High-intensity statin therapy confers improved outcomes in older patients with ACS
High-intensity therapy with simvastatin and ezetimibe contributed to a greater benefit compared with monotherapy with simvastatin in patients hospitalized for ACS, especially in those aged 75 years or older, according to a secondary analysis of the IMPROVE-IT trial published in JAMA Cardiology.
“In light of these observations, continuing to treat elderly patients after an ACS with moderate- rather than higher-intensity therapy to lower lipid levels will represent a missed opportunity to incrementally improve long-term outcomes for this high-risk population,” Richard G. Bach, MD, FACC, professor of medicine in the cardiovascular division at Washington University School of Medicine in St. Louis, and colleagues wrote.
As Cardiology Today previously reported, the addition of ezetimibe to simvastatin was associated with better clinical outcomes in high-risk patients with ACS compared with simvastatin alone.
This secondary analysis included all 18,144 patients (mean age, 64 years; 76% men) that were enrolled in the trial who were hospitalized within 10 days for ACS, had an LDL of at least 50 mg/dL and a maximum of 125 mg/dL or 100 mg/dL depending on whether they were receiving prescription therapy. Patients were assigned 40 mg simvastatin with 10 mg ezetimibe once per day or 40 mg simvastatin once per day with placebo.
The primary efficacy endpoint was a composite of CVD death, nonfatal stroke or major adverse cardiac event, which was defined as unstable angina leading to hospitalization, nonfatal MI or coronary revascularization after 30 days.
Of the patients in the trial, 28.5% were aged 65 to 74 years and 15.4% were aged at least 75 years at randomization.
Patients younger than 65 years assigned simvastatin and ezetimibe had lower rates of the primary endpoint compared with those assigned simvastatin and placebo (0.9%; HR = 0.97; 95% CI, 0.9-1.05). This was also seen in patients aged 65 to 74 years (0.8%; HR = 0.96; 95% CI, 0.87-1.06). The greatest absolute risk reduction was in patients aged at least 75 years (8.7%; HR = 0.8; 95% CI, 0.7-0.9; P for interaction = .02).

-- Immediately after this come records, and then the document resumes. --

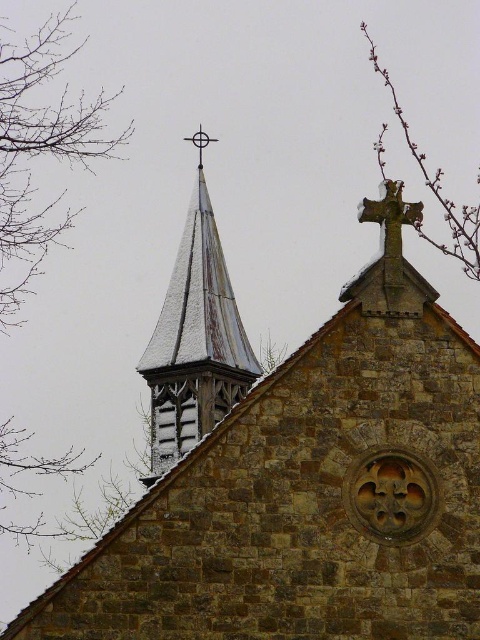 Question: Which of the following is the farthest from the observer?

Choices:
 (A) brown leafless branches at upper left
 (B) brown stone church steeple at upper left
 (C) rusty metal cross at upper right

Answer: (A)

Question: Which of the following is the farthest from the observer?

Choices:
 (A) (397, 225)
 (B) (156, 467)
 (C) (439, 180)
 (D) (443, 365)

Answer: (C)

Question: Can you confirm if brown textured cross at upper right is positioned below rusty metal cross at upper right?

Choices:
 (A) no
 (B) yes

Answer: (A)

Question: Is brown stone church steeple at upper left positioned behind white wooden spire at upper left?

Choices:
 (A) yes
 (B) no

Answer: (B)

Question: Does brown leafless branches at upper left appear on the right side of brown textured cross at upper right?

Choices:
 (A) yes
 (B) no

Answer: (B)

Question: Which point appears closest to the camera in this image?

Choices:
 (A) (170, 337)
 (B) (36, 216)

Answer: (A) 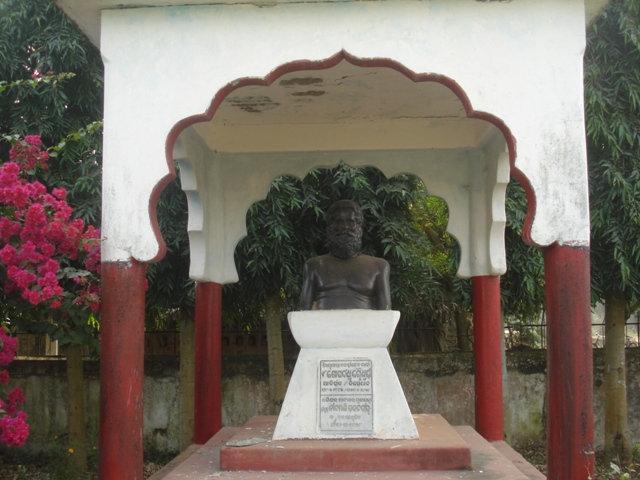 You are a GUI agent. You are given a task and a screenshot of the screen. Output one action in this format:
    pyautogui.click(x=<x>, y=<y>)
    Task: Click on the wall
    
    Given the screenshot: What is the action you would take?
    pyautogui.click(x=433, y=397)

There was no increase in the rate of adverse events in younger or older patients when simvastatin and ezetimibe was compared with simvastatin and placebo.

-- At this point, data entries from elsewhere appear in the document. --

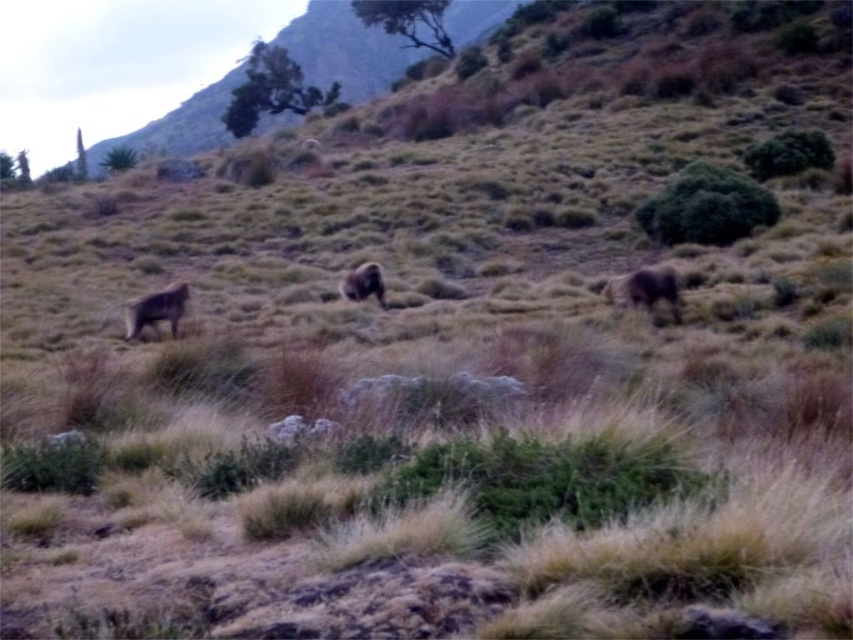 You are a wildlife photographer trying to capture a photo of the fuzzy brown bear at lower left and the brown furry animal at center. You need to ensure both subjects are in frame. Based on their sizes, which animal should you focus on first to ensure they are fully visible in your shot?

The fuzzy brown bear at lower left might be wider than brown furry animal at center, so you should focus on the fuzzy brown bear at lower left first to ensure it fits within the frame due to its potentially larger width.

You are a wildlife photographer aiming to capture a photo of the brown furry animal at right and the brown furry animal at center. Which of the two animals is taller?

The brown furry animal at right is taller than the brown furry animal at center.

In the image, there is a point labeled as point (344, 51). Based on the scene description, what does this point most likely represent?

The point (344, 51) corresponds to dry grass at upper center. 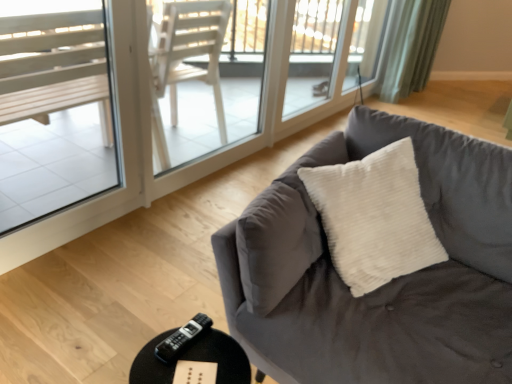 What do you see at coordinates (366, 40) in the screenshot? I see `transparent glass window at upper center, which is counted as the 2th window, starting from the bottom` at bounding box center [366, 40].

What do you see at coordinates (325, 59) in the screenshot?
I see `transparent glass screen door at upper center, the 1th screen door positioned from the right` at bounding box center [325, 59].

The image size is (512, 384). Describe the element at coordinates (411, 46) in the screenshot. I see `green fabric curtain at upper right` at that location.

At what (x,y) coordinates should I click in order to perform the action: click on green fabric curtain at upper right. Please return your answer as a coordinate pair (x, y). The width and height of the screenshot is (512, 384). Looking at the image, I should click on (411, 46).

Measure the distance between black plastic remote at lower center and camera.

black plastic remote at lower center is 1.09 meters away from camera.

Where is `velvet gray couch at center`? velvet gray couch at center is located at coordinates (382, 286).

Locate an element on the screen. The width and height of the screenshot is (512, 384). window above the transparent glass screen door at upper center, which appears as the second screen door when viewed from the left (from the image's perspective) is located at coordinates (366, 40).

From the image's perspective, is transparent glass screen door at upper center, placed as the 2th screen door when sorted from front to back, on transparent glass window at upper center, which is counted as the 2th window, starting from the bottom?

Actually, transparent glass screen door at upper center, placed as the 2th screen door when sorted from front to back, appears below transparent glass window at upper center, which is counted as the 2th window, starting from the bottom, in the image.

Which is behind, point (307, 106) or point (359, 53)?

The point (359, 53) is behind.

Considering the relative positions of velvet gray couch at center and transparent glass window at upper center, the 1th window in the back-to-front sequence, in the image provided, is velvet gray couch at center to the right of transparent glass window at upper center, the 1th window in the back-to-front sequence, from the viewer's perspective?

Incorrect, velvet gray couch at center is not on the right side of transparent glass window at upper center, the 1th window in the back-to-front sequence.

Is velvet gray couch at center situated inside transparent glass window at upper center, the first window when ordered from top to bottom, or outside?

velvet gray couch at center is not enclosed by transparent glass window at upper center, the first window when ordered from top to bottom.

From the image's perspective, does velvet gray couch at center appear higher than transparent glass window at upper center, which ranks as the 1th window in right-to-left order?

Actually, velvet gray couch at center appears below transparent glass window at upper center, which ranks as the 1th window in right-to-left order, in the image.

From a real-world perspective, starting from the velvet gray couch at center, which window is the 1st one vertically above it? Please provide its 2D coordinates.

[(366, 40)]

Could you tell me if clear glass window at left, which is the 1th window in left-to-right order, is facing transparent glass window at upper center, which is counted as the 2th window, starting from the bottom?

No, clear glass window at left, which is the 1th window in left-to-right order, does not turn towards transparent glass window at upper center, which is counted as the 2th window, starting from the bottom.

From the picture: Is clear glass window at left, which is the 1th window in left-to-right order, beside transparent glass window at upper center, which is counted as the 2th window, starting from the bottom?

No, clear glass window at left, which is the 1th window in left-to-right order, is not touching transparent glass window at upper center, which is counted as the 2th window, starting from the bottom.

Consider the image. Considering the sizes of clear glass window at left, which is the 2th window from top to bottom, and transparent glass window at upper center, which ranks as the 1th window in right-to-left order, in the image, is clear glass window at left, which is the 2th window from top to bottom, wider or thinner than transparent glass window at upper center, which ranks as the 1th window in right-to-left order,?

In the image, clear glass window at left, which is the 2th window from top to bottom, appears to be more narrow than transparent glass window at upper center, which ranks as the 1th window in right-to-left order.

In terms of height, does clear glass window at left, which is the first window from bottom to top, look taller or shorter compared to transparent glass window at upper center, which ranks as the 1th window in right-to-left order?

Clearly, clear glass window at left, which is the first window from bottom to top, is taller compared to transparent glass window at upper center, which ranks as the 1th window in right-to-left order.

Could you tell me if transparent glass window at upper center, which is counted as the 2th window, starting from the bottom, is turned towards velvet gray couch at center?

No, transparent glass window at upper center, which is counted as the 2th window, starting from the bottom, is not turned towards velvet gray couch at center.

In the scene shown: How many degrees apart are the facing directions of transparent glass window at upper center, which is the 2th window in front-to-back order, and velvet gray couch at center?

91.3 degrees separate the facing orientations of transparent glass window at upper center, which is the 2th window in front-to-back order, and velvet gray couch at center.

From a real-world perspective, which object stands above the other?

In real-world perspective, transparent glass window at upper center, which is the 2th window in front-to-back order, is above.

From the picture: In terms of size, does transparent glass screen door at upper center, the 1th screen door in the back-to-front sequence, appear bigger or smaller than clear glass window at left, marked as the second window in a right-to-left arrangement?

transparent glass screen door at upper center, the 1th screen door in the back-to-front sequence, is bigger than clear glass window at left, marked as the second window in a right-to-left arrangement.

Which object is positioned more to the left, transparent glass screen door at upper center, placed as the 2th screen door when sorted from front to back, or clear glass window at left, which is the 2th window from top to bottom?

Positioned to the left is clear glass window at left, which is the 2th window from top to bottom.

Is point (278, 131) behind point (18, 158)?

That is True.

Image resolution: width=512 pixels, height=384 pixels. In the image, there is a black plastic remote at lower center. Find the location of `studio couch above it (from the image's perspective)`. studio couch above it (from the image's perspective) is located at coordinates [382, 286].

Which object is closer to the camera taking this photo, velvet gray couch at center or black plastic remote at lower center?

velvet gray couch at center is closer to the camera.

From a real-world perspective, is velvet gray couch at center located higher than black plastic remote at lower center?

Indeed, from a real-world perspective, velvet gray couch at center stands above black plastic remote at lower center.

Does velvet gray couch at center have a larger size compared to black plastic remote at lower center?

Yes.

Consider the image. Are white wood screen door at upper center, which ranks as the 2th screen door in back-to-front order, and transparent glass screen door at upper center, the 1th screen door positioned from the right, located far from each other?

No, white wood screen door at upper center, which ranks as the 2th screen door in back-to-front order, is in close proximity to transparent glass screen door at upper center, the 1th screen door positioned from the right.

Can you tell me how much white wood screen door at upper center, the first screen door viewed from the front, and transparent glass screen door at upper center, the 1th screen door in the back-to-front sequence, differ in facing direction?

The angle between the facing direction of white wood screen door at upper center, the first screen door viewed from the front, and the facing direction of transparent glass screen door at upper center, the 1th screen door in the back-to-front sequence, is 0.301 degrees.

Considering the sizes of objects white wood screen door at upper center, which is the second screen door from right to left, and transparent glass screen door at upper center, the 1th screen door in the back-to-front sequence, in the image provided, who is taller, white wood screen door at upper center, which is the second screen door from right to left, or transparent glass screen door at upper center, the 1th screen door in the back-to-front sequence,?

With more height is transparent glass screen door at upper center, the 1th screen door in the back-to-front sequence.

Locate an element on the screen. window that is the 1st object above the transparent glass screen door at upper center, which appears as the second screen door when viewed from the left (from a real-world perspective) is located at coordinates (366, 40).

What are the coordinates of `studio couch below the transparent glass window at upper center, which ranks as the 1th window in right-to-left order (from a real-world perspective)` in the screenshot? It's located at (382, 286).

Based on their spatial positions, is velvet gray couch at center or transparent glass screen door at upper center, the 1th screen door in the back-to-front sequence, closer to transparent glass window at upper center, the 1th window in the back-to-front sequence?

Based on the image, transparent glass screen door at upper center, the 1th screen door in the back-to-front sequence, appears to be nearer to transparent glass window at upper center, the 1th window in the back-to-front sequence.

Considering their positions, is green fabric curtain at upper right positioned further to black plastic remote at lower center than velvet gray couch at center?

green fabric curtain at upper right is further to black plastic remote at lower center.

From the image, which object appears to be nearer to green fabric curtain at upper right, white wood screen door at upper center, which ranks as the 2th screen door in back-to-front order, or velvet gray couch at center?

Based on the image, white wood screen door at upper center, which ranks as the 2th screen door in back-to-front order, appears to be nearer to green fabric curtain at upper right.

Estimate the real-world distances between objects in this image. Which object is closer to transparent glass screen door at upper center, placed as the 2th screen door when sorted from front to back, green fabric curtain at upper right or velvet gray couch at center?

green fabric curtain at upper right is closer to transparent glass screen door at upper center, placed as the 2th screen door when sorted from front to back.

When comparing their distances from transparent glass screen door at upper center, the 1th screen door in the back-to-front sequence, does clear glass window at left, marked as the second window in a right-to-left arrangement, or velvet gray couch at center seem further?

velvet gray couch at center lies further to transparent glass screen door at upper center, the 1th screen door in the back-to-front sequence, than the other object.

Estimate the real-world distances between objects in this image. Which object is further from clear glass window at left, which is the 1th window in left-to-right order, green fabric curtain at upper right or transparent glass window at upper center, which ranks as the 1th window in right-to-left order?

Based on the image, green fabric curtain at upper right appears to be further to clear glass window at left, which is the 1th window in left-to-right order.

When comparing their distances from clear glass window at left, which is the 1th window in left-to-right order, does green fabric curtain at upper right or white wood screen door at upper center, which ranks as the 2th screen door in back-to-front order, seem further?

Among the two, green fabric curtain at upper right is located further to clear glass window at left, which is the 1th window in left-to-right order.

Based on their spatial positions, is velvet gray couch at center or clear glass window at left, marked as the 2th window in a back-to-front arrangement, closer to black plastic remote at lower center?

Based on the image, velvet gray couch at center appears to be nearer to black plastic remote at lower center.

Image resolution: width=512 pixels, height=384 pixels. I want to click on screen door between white wood screen door at upper center, which ranks as the 2th screen door in back-to-front order, and green fabric curtain at upper right, so click(325, 59).

Identify the location of window between black plastic remote at lower center and transparent glass window at upper center, the first window when ordered from top to bottom, along the z-axis. This screenshot has height=384, width=512. (53, 108).

Find the location of a particular element. window positioned between black plastic remote at lower center and transparent glass screen door at upper center, the 1th screen door positioned from the right, from near to far is located at coordinates (53, 108).

Where is `window positioned between velvet gray couch at center and transparent glass window at upper center, which is the 2th window in front-to-back order, from near to far`? Image resolution: width=512 pixels, height=384 pixels. window positioned between velvet gray couch at center and transparent glass window at upper center, which is the 2th window in front-to-back order, from near to far is located at coordinates (53, 108).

“These results have implications for guideline recommendations regarding therapy to lower lipid levels in elderly individuals,” Bach and colleagues wrote.
Shared decision - making
“While the results reported by Bach et al are part of a post-hoc analysis, they provide valuable information for both the patient and the practitioner,” Antonio M. Gotto Jr., MD, DPhil, dean emeritus at Weill Cornell Medicine, wrote in a related editorial. “They strongly support the benefit of intensive therapy to reduce LDL-C levels in elderly individuals with atherosclerotic cardiovascular disease.” – by Darlene Dobkowski
Disclosures: The IMPROVE-IT trial was supported by Merck and Co. Bach reports he received grants from CSL Behring, Merck & Co. and Myokardia and personal fees from Armaron Bio, Novo Nordisk and Pharmacosmos. Gotto reports he received personal fees from Esperion Therapeutics, consults for Kowa Pharmaceuticals and serves on the data safety monitoring board for Akcea Pharmaceuticals. Please see the study for all other authors’ relevant financial disclosures.